During our last months in Oxford, I had read about our future home and discovered that the river which almost surrounds the house had once marked the southern boundary of a region called the Debatable Land. For several centuries, this desolate tract running north-east from the Solway Firth had served as a buffer between the two nations. Within those fifty square miles, by parliamentary decrees issued by both countries in 1537 and 1551, ‘all Englishmen and Scottishmen are and shall be free to rob, burn, spoil, slay, murder and destroy, all and every such person and persons, their bodies, property, goods and livestock . . . without any redress to be made for same’. By all accounts, they availed themselves of the privilege. Under Henry VIII, Elizabeth I, James V and James VI, the Debatable Land had been the bloodiest region in Britain. Fifty years later, when most of its population was slaughtered or deported, it became the last part of Great Britain to be conquered and brought under the control of a state.
The Debatable Land – a name it acquired in the last two centuries of its existence – is the oldest detectable territorial division in Great Britain.
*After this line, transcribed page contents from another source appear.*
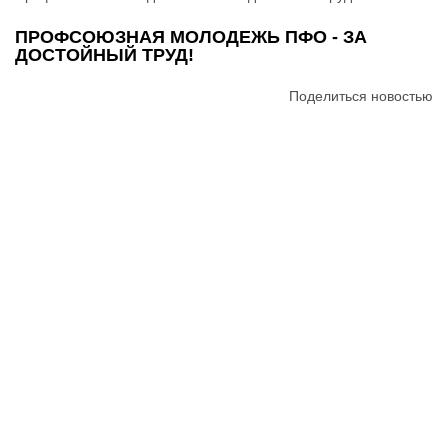
ПРОФСОЮЗНАЯ МОЛОДЕЖЬ ПФО - ЗА
ДОСТОЙНЫЙ ТРУД!
Поделиться новостью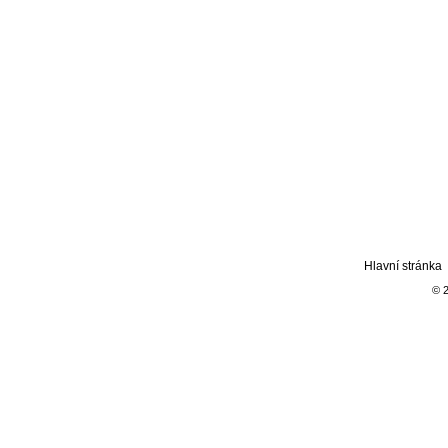
Hlavní stránka
© 2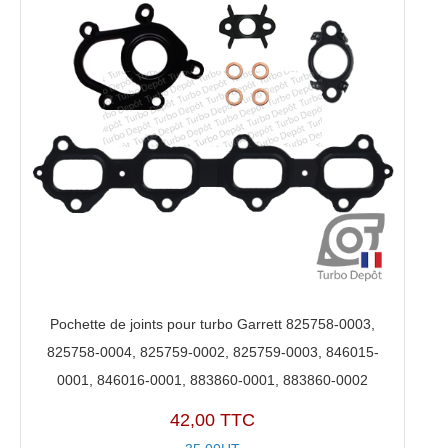
Pochette de joints pour turbo Garrett 825758-0003,
825758-0004, 825759-0002, 825759-0003, 846015-
0001, 846016-0001, 883860-0001, 883860-0002
42,00 TTC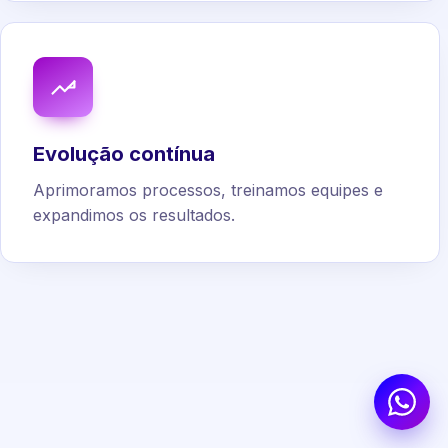
Evolução contínua
Aprimoramos processos, treinamos equipes e
expandimos os resultados.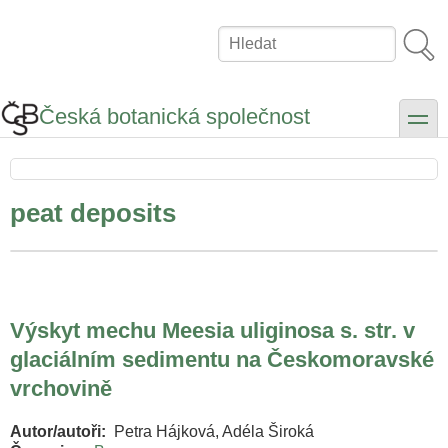
Přejít
k
Hledat
hlavnímu
obsahu
Česká botanická společnost
toggle
peat deposits
Výskyt mechu Meesia uliginosa s. str. v
glaciálním sedimentu na Českomoravské
vrchovině
Autor/autoři
Petra Hájková, Adéla Široká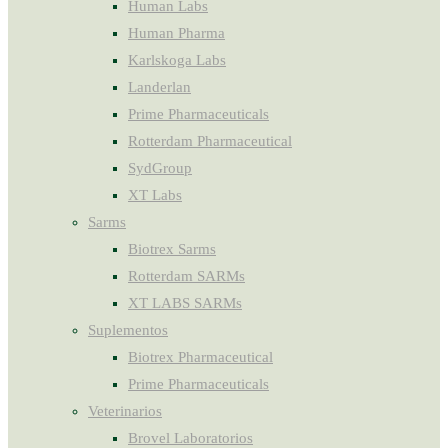
Human Labs
Human Pharma
Karlskoga Labs
Landerlan
Prime Pharmaceuticals
Rotterdam Pharmaceutical
SydGroup
XT Labs
Sarms
Biotrex Sarms
Rotterdam SARMs
XT LABS SARMs
Suplementos
Biotrex Pharmaceutical
Prime Pharmaceuticals
Veterinarios
Brovel Laboratorios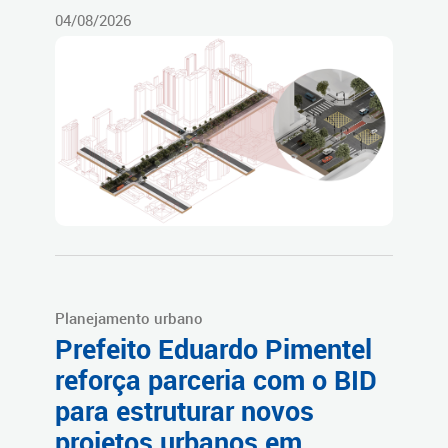
04/08/2026
Planejamento urbano
Prefeito Eduardo Pimentel
reforça parceria com o BID
para estruturar novos
projetos urbanos em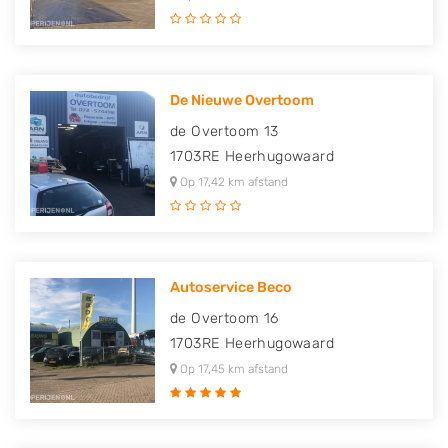
De Nieuwe Overtoom
de Overtoom 13
1703RE
Heerhugowaard
Op 17,42 km afstand
Autoservice Beco
de Overtoom 16
1703RE
Heerhugowaard
Op 17,45 km afstand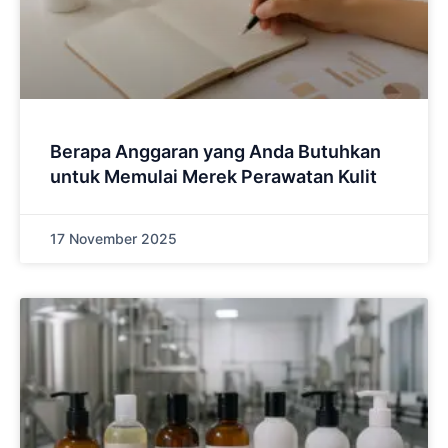
Berapa Anggaran yang Anda Butuhkan
untuk Memulai Merek Perawatan Kulit
17 November 2025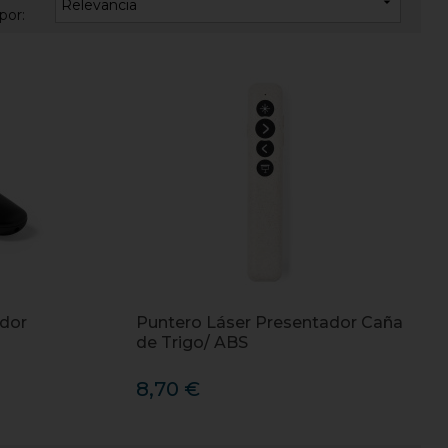

Relevancia
por:
ador
Puntero Láser Presentador Caña
de Trigo/ ABS
8,70 €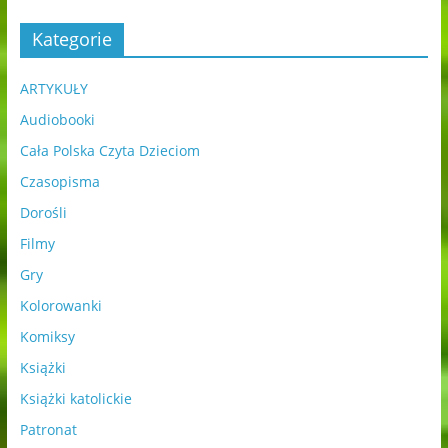
Kategorie
ARTYKUŁY
Audiobooki
Cała Polska Czyta Dzieciom
Czasopisma
Dorośli
Filmy
Gry
Kolorowanki
Komiksy
Książki
Książki katolickie
Patronat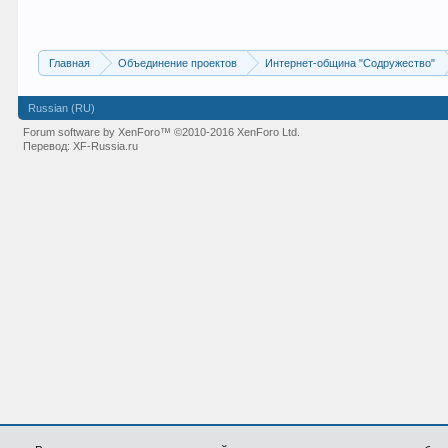
Главная
Объединение проектов
Интернет-община "Содружество"
Russian (RU)
Forum software by XenForo™
©2010-2016 XenForo Ltd.
Перевод:
XF-Russia.ru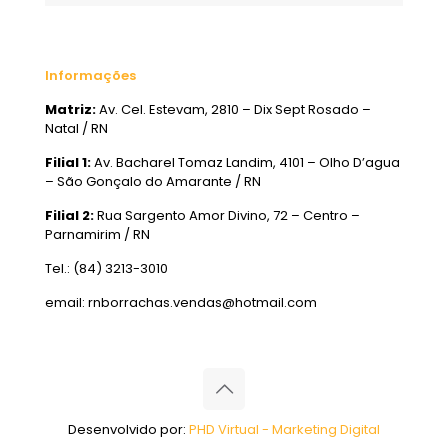
Informações
Matriz:
Av. Cel. Estevam, 2810 – Dix Sept Rosado –
Natal / RN
Filial 1:
Av. Bacharel Tomaz Landim, 4101 – Olho D’agua
– São Gonçalo do Amarante / RN
Filial 2:
Rua Sargento Amor Divino, 72 – Centro –
Parnamirim / RN
Tel.: (84) 3213-3010
email: rnborrachas.vendas@hotmail.com
Desenvolvido por:
PHD Virtual - Marketing Digital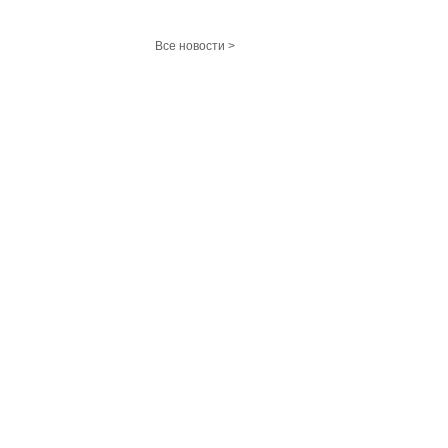
Все новости >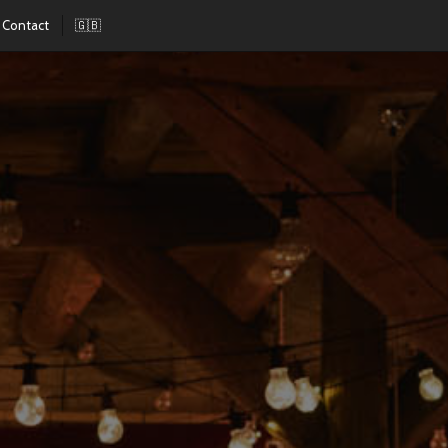
Contact
🇬🇧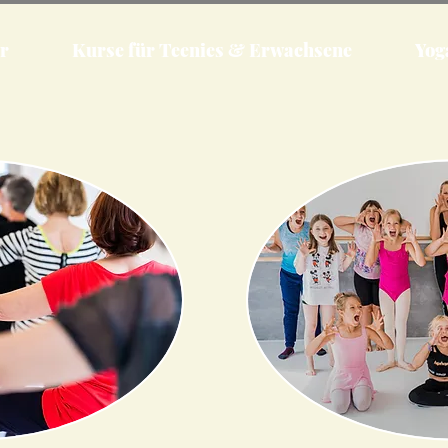
r
Kurse für Teenies & Erwachsene
Yog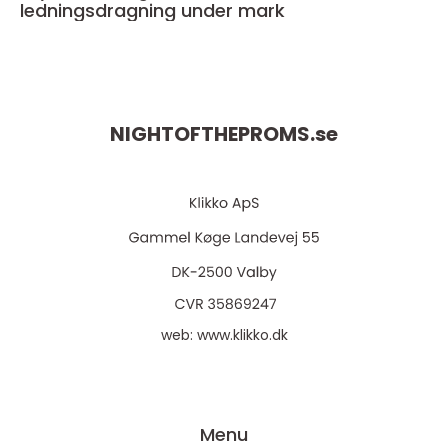
ledningsdragning under mark
NIGHTOFTHEPROMS.
se
web:
www.klikko.dk
Menu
Its roots lie in an age when neither England nor Scotland nor even the Roman Empire could be imagined. Today, though some of its boundaries survive as sections of the national border, it has vanished from the map and no one knows exactly where and what it was.
From its northernmost point, one thousand feet above sea level, to the great estuary into which all its becks, burns, gills, sikes and waters flow, the Debatable Land measures only thirteen miles. The widest crossing is eight and a half miles, and it can be circumambulated – with difficulty – in two days. There are three ranges of hills, one mountain and, when the tide is in, a mile of coastline. A main artery of the British road system passes through it, yet it is quite possible to spend a long day walking across it without seeing another human being, even in the distance.
I had no idea how much there was to be explored and no intention of writing a book about the place in which we had found a home. Then, under the powerful spell of idle curiosity, documents and maps arrived unbidden: the land and its inhabitants seemed to have become aware that someone was taking an interest in them. The story unfolded itself between 2010 and 2016, and the independent territory which used to exist between Scotland and England began to look like a crucial, missing piece in the puzzle of British history.